I have a telegraf instance (v 1.9.1) running some odd 550 inputs (snmp), if i make a change to these inputs and send a ‘reload’ to telegraf via systemctl, it takes almost 10 mins before data collection resumes.
is there anything i can do to improve this poor reload time?
this is running on a rhel 7 host, 4 cores 8gb ram.
Another option would be to use anoher snmp collector such as toni-moreno/snmpcollector. It serves a configuration webpage. You don’t have to restart telegraf every time you change a setting. I’ve only tested it with a few inputs. I don’t know what’s the performance with 550 tags.
interesting project, i do like that it does some calculations prior to sending into influx (something i was interested in but couldn’t find any evidence that telegraf supported it). I did want to stay within the TICK family though, especially after the effort to generate the 550 config files.
I don’t think you will be able to improve this with Telegraf currently, though we are hoping to handle reloads better in the future.
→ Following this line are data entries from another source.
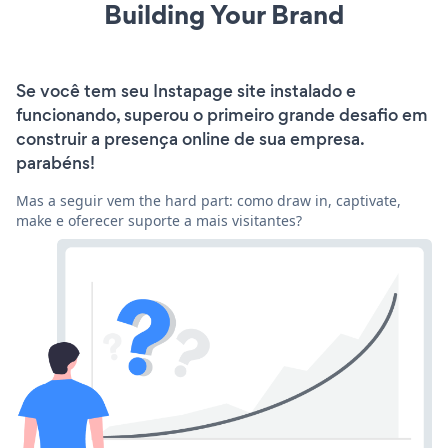
Building Your Brand
Se você tem seu Instapage site instalado e
funcionando, superou o primeiro grande desafio em
construir a presença online de sua empresa.
parabéns!
Mas a seguir vem the hard part: como draw in, captivate,
make e oferecer suporte a mais visitantes?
I’ve heard good things as well about @toni-moreno’s snmpcollector.
It would be interested to hear about the calculations you are wanting to do and also, if possible, could I get a copy of your configuration files for benchmarking?
We are working with > 600 diferent devices ( routers, switches, load balancers, firewall, etc) on production, collecting > 500k points/1min.
It’s runtime web view let us know what exactly devices are colecting in real time.
It has also a complete self monitoring metrics per device/snmpcollector agent. ( errors, gathering time and other important metrics to know how good is our collection system ).
I would be happy to show you all our features if you want.